Ten states have swiftly passed new laws requiring additional disclosure of political spending, following a Supreme Court ruling that lets corporations and unions pump unlimited amounts of money into certain campaign commercials.
The push in states comes as a high-profile effort in Congress to blunt the court's January ruling has stalled in the Senate amid strong opposition by Republicans, including Senate Minority Leader Mitch McConnell. The Senate inaction has cast doubts that any new federal disclosure rules will be in place before November's midterm House and Senate elections.
Democrats -- such as the bill's chief sponsor, New York Sen. Charles Schumer -- hope to bring a revised version of the bill to the Senate floor as early as next week in an attempt to revive the debate.
"In most of the states, it's 'Hey, what's the big deal? Let's provide information,'" said Meredith McGehee, policy director of the Campaign Legal Center, one of the groups that advocate stricter campaign-finance rules. She said congressional efforts have been hampered by a "poisonous Washington atmosphere" ahead of Election Day.
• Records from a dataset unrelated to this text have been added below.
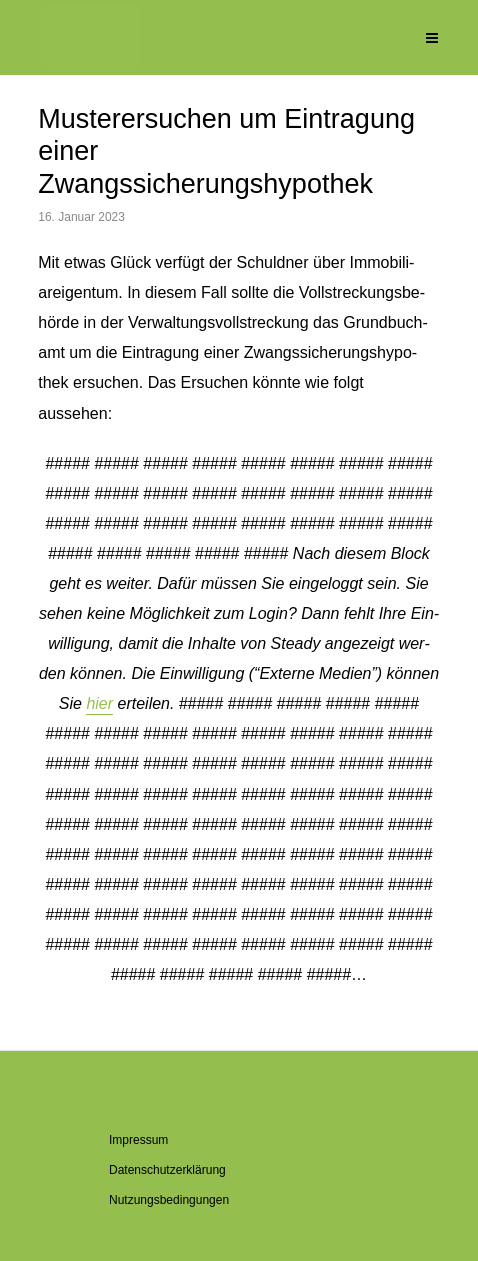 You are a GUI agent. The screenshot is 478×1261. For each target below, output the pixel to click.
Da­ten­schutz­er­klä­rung (167, 1170)
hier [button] (99, 703)
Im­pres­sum (138, 1140)
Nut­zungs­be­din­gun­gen (169, 1200) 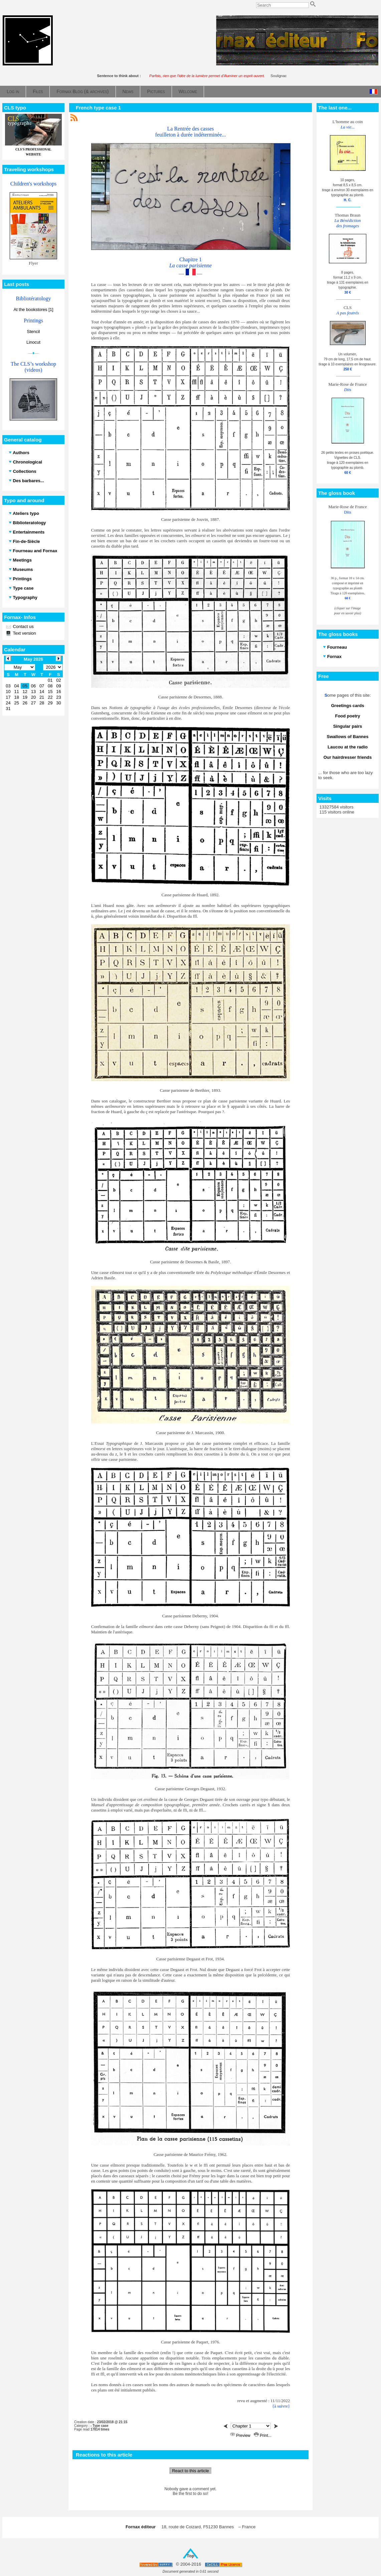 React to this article (190, 2470)
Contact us (23, 626)
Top (190, 2555)
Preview (240, 2435)
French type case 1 (98, 107)
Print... (262, 2435)
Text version (24, 633)
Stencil (33, 331)
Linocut (33, 342)
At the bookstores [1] (33, 309)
"We could have midterms in which millions and millions of dollars are being spent, and Americans have no clue who is doing the spending," she said.
The court ruling applies to independent campaign ads that target candidates.
Among the states requiring new rules: Iowa, where the name of the corporation, along with that of its CEO, would have to appear in any independent ads it funds.
Organizations also would have to certify to the state's ethics officials that its political spending was approved by a leadership body, such as its board of directors. The same rules apply to unions.
"We tried to find the balance between the Supreme Court's ruling and helping voters understand who is funding the advertising," said Iowa Sen. Jeff Danielson, a Democrat, who pushed for new disclosure.
Rules requiring disclosure of corporate and union spending also have become law in recent months in Alaska, Arizona, Colorado, Connecticut, Massachusetts, Minnesota, South Dakota and West Virginia, according to data compiled by the National Conference of State Legislatures.
All had previously banned any corporate spending on independent ads and changed state law to comply with the high court ruling. A tenth state, Washington, broadened its existing disclosure rules. Efforts in Iowa and other states to impose tougher restrictions, such as requiring shareholder approval of political spending, have failed.
"This is a fairly moderate attempt to shed light on where the money is coming from for voters," Jennifer Bowser, a senior fellow at the National Conference of State Legislatures, said of the new statutes.
The congressional proposal, dubbed the Disclose Act, steers clear of shareholder approval, but would require CEOs and union chiefs to appear in ads they fund and bar companies with federal contracts worth more than $10 million from funding political advertising that targets candidates.
It passed the House of Representatives by a narrow margin last month, but supporters have failed to win any Republican backing in the Senate, where they need 60 votes to bypass GOP opposition.
Sean Parnell, president of the conservative Center for Competitive Politics, said the congressional bill is "clearly aimed at undoing the Supreme Court's ruling" and has stalled for good reason.